Escrever histórias parece libertador. Contar o que viu, presenciou, e sofreu.  Seguir o fluxo. Delicioso! O jornalista se conserva aprisionado, não como autor, contador de histórias, mas como testemunha do fato. Nem sempre, quase nunca objetivo. A foto parece estar preenchida de verdades… Afinal, onde está a verdade? O certo ou errado? O verdadeiro ou o falso? No vazio. Não está. Nem o bem e o mal, o bom e o ruim.  Nada é verdadeiro, sem contudo ser falso. A mensagem, o texto, a carta, a reportagem se completa no A L V O.  O leitor, aquele que coabita meu universo. Está devidamente apto ao entendimento. Como expectador. Receptor, destinatário. A conversa segue.

Esqueci de contar:

“A buganvília continua a crescer. Apareceu no alpendre ao lado da casa, mesmo por baixo do meu quarto e ninguém sabe como.  O António diz que deve ter sido cortado antes do pai comprar a quinta e ter ficado alguma raiz. Eu vi o primeiro ramito aparecer. Era tenrinho, de um verde-tenrinho. Mais tarde cobriu-se de espinhos. Outro raminho surgiu e depois mais outro.”
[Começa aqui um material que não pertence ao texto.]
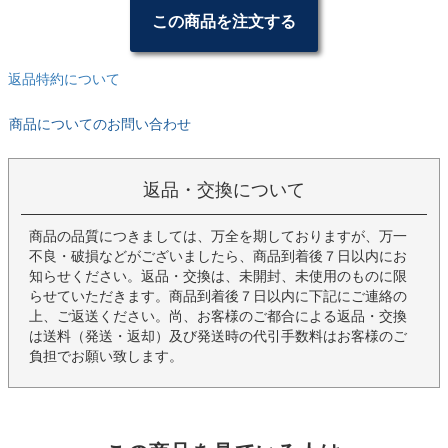
この商品を注文する
返品特約について
商品についてのお問い合わせ
返品・交換について
商品の品質につきましては、万全を期しておりますが、万一
不良・破損などがございましたら、商品到着後７日以内にお
知らせください。返品・交換は、未開封、未使用のものに限
らせていただきます。商品到着後７日以内に下記にご連絡の
上、ご返送ください。尚、お客様のご都合による返品・交換
は送料（発送・返却）及び発送時の代引手数料はお客様のご
負担でお願い致します。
Pepetela, O Cão e os Calús, Editora União dos Escritores Angolanos Contemporâneos.

A conversa segue seguindo seu próprio ritmo. E Porto Alegre me encanta, por um momento. Estou em casa, de volta. Elizabeth M.B. Mattos – janeiro de 2016 Torres

a-casa-de-papel

 

Contar estrelas

As pessoas envelhecem diminuindo ou aumentando. Magrinhas, ou enormes. Não há medida certa, suponho… Mas esta desproporção, visualmente, impressiona. Ou é desleixo, ou cuidado excessivo. Nunca é só viver. Com o passar do tempo deveríamos ler menos e fazer mais. Se possível fosse ter jardim, quintal para se ocupar o dia inteiro com estas coisas de estar vivo, não só sobreviver. Contemplação, sono, descanso é para quando se tem juventude, e toda a energia do mundo. Depois precisamos é contar as horas pelas tarefas necessárias como saber o número de estrelas no céu, comer três vezes ao dia, beber água. Tomar banho, e levar o cão a passear.

Se fazer entender

Escrever é um jeito de conversar consigo mesmo. Conversar pode ser mais amargo do que estar completamente sozinho a escrever. Temos um prazer esquisito de juntar as letras, uma costura intima definitiva… O corpo vai se deteriorando num egoísmo cansado, e tudo parece meio vazio, sem sentido. A química deixa de funcionar. E o sentido também. Conversar, ou se fazer entender pesa difícil… Como se carregássemos um saco de pedras que não está nas nossas forças. Se fazer entender fica pesado. Esta coisa da relação tem um amargo estranho quando não temos afinidade, certezas, ou amorosidade. Já é tão tarde, mas fico a pensar que começo a entender o desejo da comunhão.  O conforto da igreja, da reza. Porque a natureza já nos tomaram… Cada vez mais devastada a terra. Este já nos tomou soa falso, irresponsável. E é mesmo um grito sem som, vazio. Desistimos. Desânimo. Neste momento difícil de fazer entender, dar sentido. Jogamos cartas, paciência, canastra, dominó. É um jeito de estar em lugar nenhum. Fico a pensar que o desejo de voltar pra casa é permanente, único. Não existe a solidão explícita quando somos crianças. Temos sonhos. Desejamos encontrar alguém. Ter isso ou aquilo. E a caminhada faz a diferença. O sentido. E adolescemos cheios de esperança. Envelhecemos desanimados. A retrospectiva. Um enorme cansaço de repetir, recomeçar, acreditar. Não faz sentido esperar. Esperar o que não chega. Nem o sorriso, nem a palavra, nenhuma vontade.